Exercise details. Would you repeat the whole listing exactly, pictures excluded?

- - -

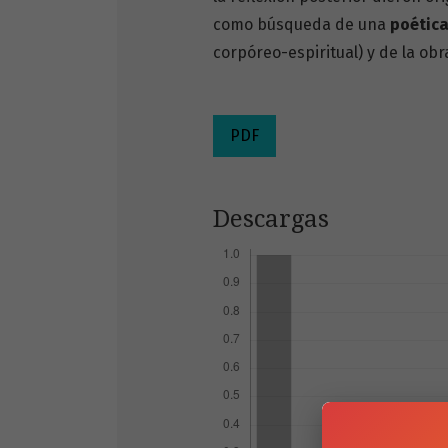
como búsqueda de una
poética
corpóreo-espiritual) y de la obr
PDF
Descargas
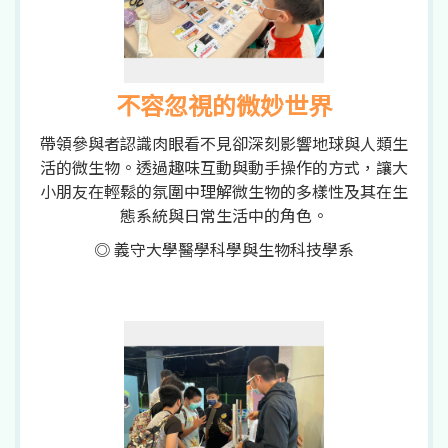
不容忽視的微妙世界
帶領參與者認識肉眼看不見卻深刻影響地球與人類生
活的微生物。透過趣味互動與動手操作的方式，讓大
小朋友在輕鬆的氛圍中理解微生物的多樣性及其在生
態系統與日常生活中的角色。
◎ 義守大學醫學科學與生物科技學系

- - -

Solution to this exercise.
como búsqueda de una
poética
corpóreo-espiritual) y de la obr
PDF
Descargas
不容忽視的微妙世界
帶領參與者認識肉眼看不見卻深刻影響地球與人類生
活的微生物。透過趣味互動與動手操作的方式，讓大
小朋友在輕鬆的氛圍中理解微生物的多樣性及其在生
態系統與日常生活中的角色。
◎ 義守大學醫學科學與生物科技學系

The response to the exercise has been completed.